Самая страшная книга 2019 (сборник)
Шрифт:
– Мы ничего…
– Матвейке язык хотели укоротить слегонца…
– А тут этот…
Шульц перевел взгляд с Павла на Клару и сказал:
– Ты опять взялась за старое, дорогая сестра. А вы, – он повернулся к притихшим Бобенчиковым, – марш к себе, и чтоб до завтра я вас не видел!
Клоуны бросились наутек.
– Генрих, я… – начала Клара.
– Ничего страшного, лишь бы не черномазый, – бросил Шульц и пошел прочь.
Клара вздрогнула, словно он опять ударил ее. Когда Павел отвел ее обратно в фургон, она опустилась на банкетку перед зеркалом
– Значит, твой ребенок был от Вилли? – спросил Павел.
– Я даже не знала, от кого, пока он не родился, – угрюмо ответила Клара. – Наверное, потому и умер. Кровь немцев плохо сочетается с кровью чернокожих.
– Кто сказал тебе такую чушь?
– Генрих.
– Генрих либо негодяй, либо невежа. Впрочем, я больше склоняюсь к первому. Негры ничем не отличаются от белых, это известно всякому приличному человеку.
– Может, он иногда бывает несправедлив, но не смей его оскорблять, – холодно произнесла Клара. – Ты не знаешь его. И потом, только что он спас твою жизнь.
– О, я узнал вас обоих достаточно! – Голос Павла дрожал от негодования. – Ты отвлекла меня, чтобы эти бандиты смогли заткнуть рот Матвею, я прав?
Голос Клары сделался совсем ледяным:
– Собирай вещички и вон из моего фургона.

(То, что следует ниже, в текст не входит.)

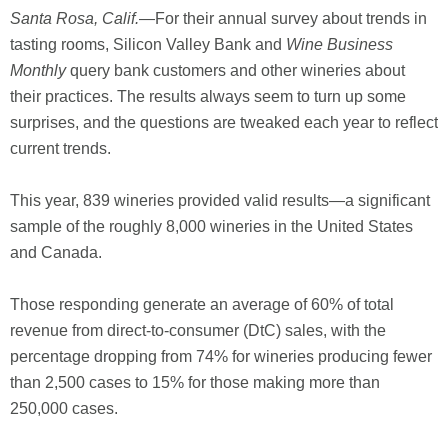
Santa Rosa, Calif.
—For their annual survey about trends in
tasting rooms, Silicon Valley Bank and
Wine Business
Monthly
query bank customers and other wineries about
their practices. The results always seem to turn up some
surprises, and the questions are tweaked each year to reflect
current trends.
This year, 839 wineries provided valid results—a significant
sample of the roughly 8,000 wineries in the United States
and Canada.
Those responding generate an average of 60% of total
revenue from direct-to-consumer (DtC) sales, with the
percentage dropping from 74% for wineries producing fewer
than 2,500 cases to 15% for those making more than
250,000 cases.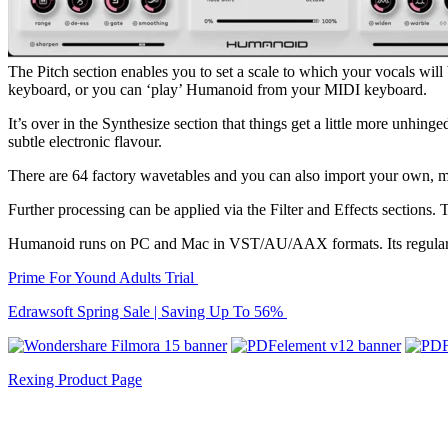
The Pitch section enables you to set a scale to which your vocals will
keyboard, or you can ‘play’ Humanoid from your MIDI keyboard.
It’s over in the Synthesize section that things get a little more unhin
subtle electronic flavour.
There are 64 factory wavetables and you can also import your own, mea
Further processing can be applied via the Filter and Effects sections. 
Humanoid runs on PC and Mac in VST/AU/AAX formats. Its regular pric
Prime For Yound Adults Trial
Edrawsoft Spring Sale | Saving Up To 56%
Rexing Product Page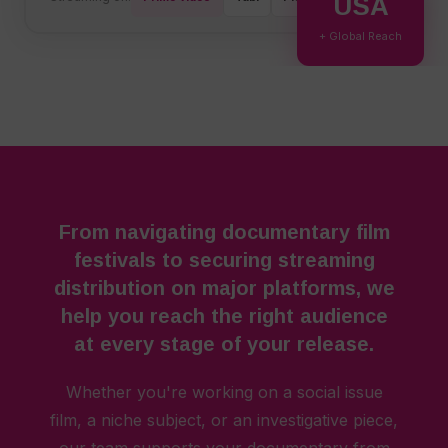
USA
+ Global Reach
From navigating documentary film
festivals to securing streaming
distribution on major platforms, we
help you reach the right audience
at every stage of your release.
Whether you're working on a social issue
film, a niche subject, or an investigative piece,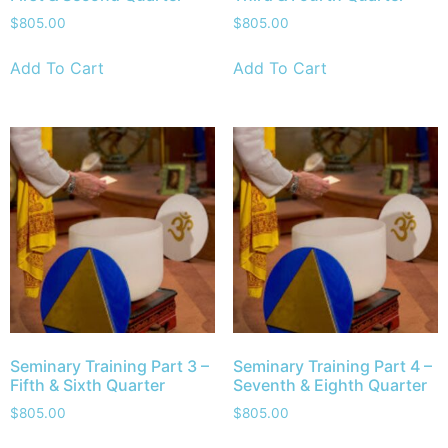
$
805.00
$
805.00
Add To Cart
Add To Cart
Seminary Training Part 3 –
Seminary Training Part 4 –
Fifth & Sixth Quarter
Seventh & Eighth Quarter
$
805.00
$
805.00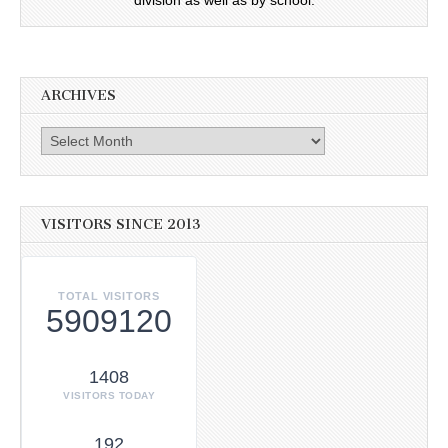
ARCHIVES
Archives
VISITORS SINCE 2013
TOTAL VISITORS
5909120
1408
VISITORS TODAY
192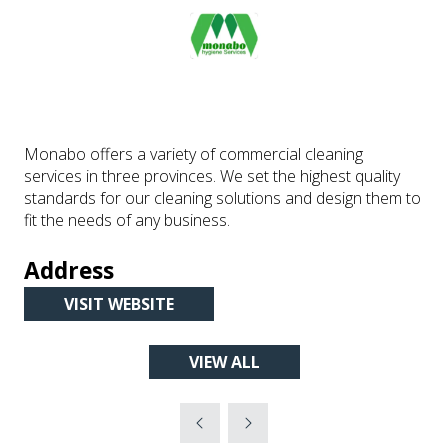
Monabo offers a variety of commercial cleaning
services in three provinces. We set the highest quality
standards for our cleaning solutions and design them to
fit the needs of any business.
Address
VISIT WEBSITE
(OPENS
IN
VIEW ALL
A
(OPENS
NEW
IN
TAB)
A
NEW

– А все-таки, кто убил слоновщика? Львы? Слон? Клоуны? Твой братец? Может быть, ты, Клара? Или весь ваш проклятый цирк поучаствовал?

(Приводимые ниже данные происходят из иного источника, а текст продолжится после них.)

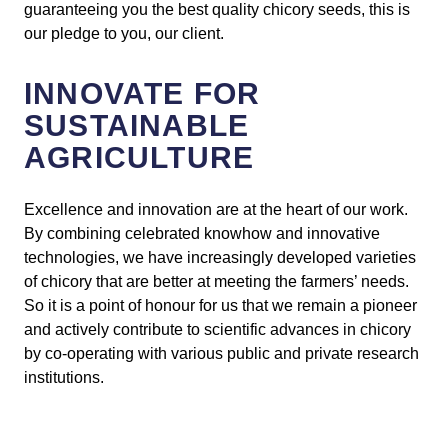
guaranteeing you the best quality chicory seeds, this is
our pledge to you, our client.
INNOVATE FOR
SUSTAINABLE
AGRICULTURE
Excellence and innovation are at the heart of our work.
By combining celebrated knowhow and innovative
technologies, we have increasingly developed varieties
of chicory that are better at meeting the farmers’ needs.
So it is a point of honour for us that we remain a pioneer
and actively contribute to scientific advances in chicory
by co-operating with various public and private research
institutions.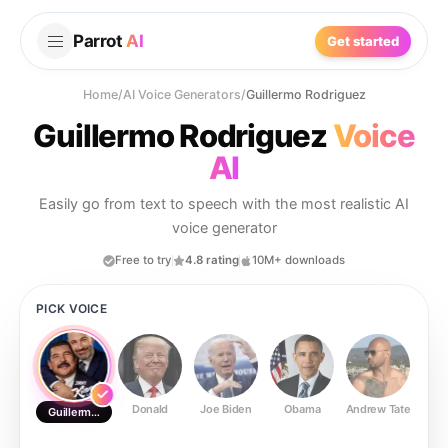
Parrot
AI
Get started
Home
/
AI Voice Generators
/
Guillermo Rodriguez
Guillermo Rodriguez
Voice
AI
Easily go from text to speech with the most realistic AI
voice generator
Free to try
4.8 rating
10M+ downloads
PICK VOICE
Donald
Joe Biden
Obama
Andrew Tate
Ste
Guillermo Rodriguez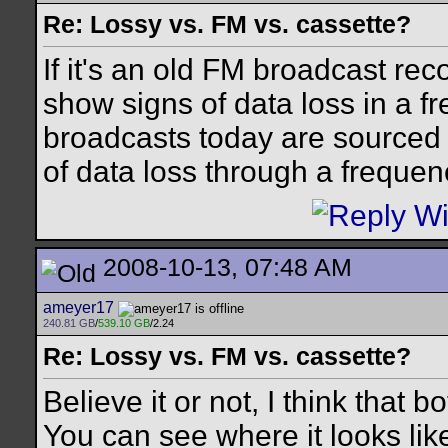
Re: Lossy vs. FM vs. cassette?
If it's an old FM broadcast reco
show signs of data loss in a 
broadcasts today are sourced f
of data loss through a frequen
2008-10-13, 07:48 AM
ameyer17
240.81 GB
/
539.10 GB
/2.24
Re: Lossy vs. FM vs. cassette?
Believe it or not, I think that
You can see where it looks like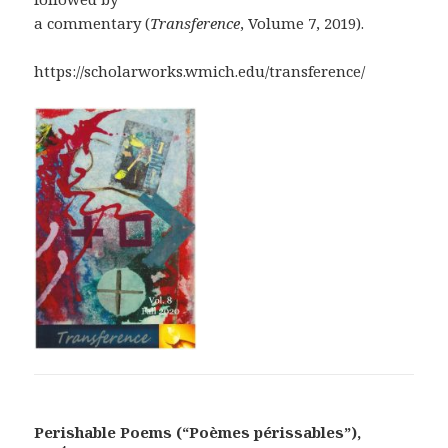
a commentary (
Transference
, Volume 7, 2019).
https://scholarworks.wmich.edu/transference/
Perishable Poems (“Poèmes périssables”),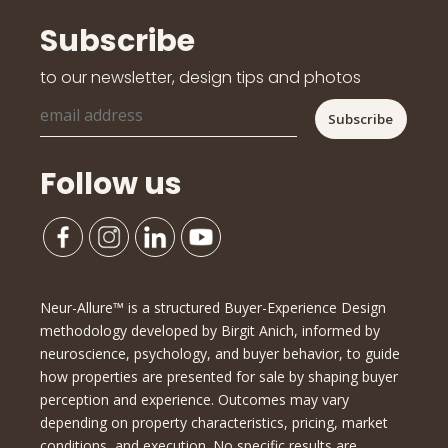
Subscribe
to our newsletter, design tips and photos
Follow us
Neur-Allure™ is a structured Buyer-Experience Design
methodology developed by Birgit Anich, informed by
neuroscience, psychology, and buyer behavior, to guide
how properties are presented for sale by shaping buyer
perception and experience. Outcomes may vary
depending on property characteristics, pricing, market
conditions, and execution. No specific results are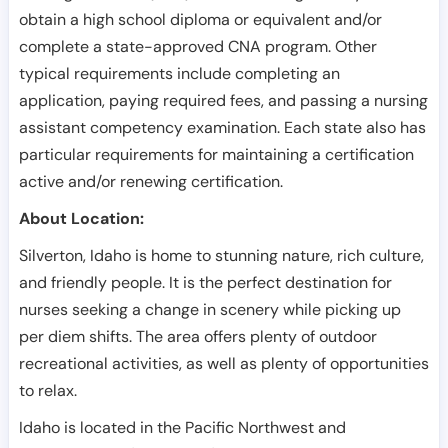
obtain a high school diploma or equivalent and/or
complete a state-approved CNA program. Other
typical requirements include completing an
application, paying required fees, and passing a nursing
assistant competency examination. Each state also has
particular requirements for maintaining a certification
active and/or renewing certification.
About Location:
Silverton, Idaho is home to stunning nature, rich culture,
and friendly people. It is the perfect destination for
nurses seeking a change in scenery while picking up
per diem shifts. The area offers plenty of outdoor
recreational activities, as well as plenty of opportunities
to relax.
Idaho is located in the Pacific Northwest and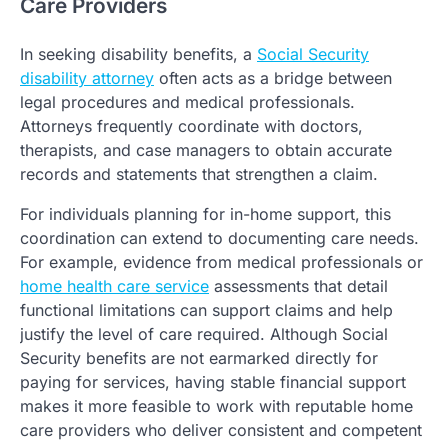
Care Providers
In seeking disability benefits, a
Social Security
disability attorney
often acts as a bridge between
legal procedures and medical professionals.
Attorneys frequently coordinate with doctors,
therapists, and case managers to obtain accurate
records and statements that strengthen a claim.
For individuals planning for in-home support, this
coordination can extend to documenting care needs.
For example, evidence from medical professionals or
home health care service
assessments that detail
functional limitations can support claims and help
justify the level of care required. Although Social
Security benefits are not earmarked directly for
paying for services, having stable financial support
makes it more feasible to work with reputable home
care providers who deliver consistent and competent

– Он уже не двигался! – В ее голосе звучали слезы. – Генрих сказал, что тело нужно бросить в клетку ко львам, иначе прозектор определит истинную причину смерти. Вызвались Бобенчиковы… Мы не знали, что он еще жив. А когда львы стали его рвать… он вдруг очнулся и закричал! Я до сих пор слышу этот крик…
Издав дрожащий вздох, она продолжала:
– Мы не могли поступить иначе… Год назад в Одессе расстреляли слона Ямбо. Его изрешетили разрывными пулями… полчаса он умирал в муках на глазах у зевак… Разве мы могли обречь на такое нашего единственного друга?
Теперь Павел понимал, почему бегут люди. Они боялись не слона, а его хозяина. Желая спасти Господина Элефанта, Шульц впал в безумие и обрек на гибель весь цирк.
– Но отвлекла ты меня нарочно? – настаивал он.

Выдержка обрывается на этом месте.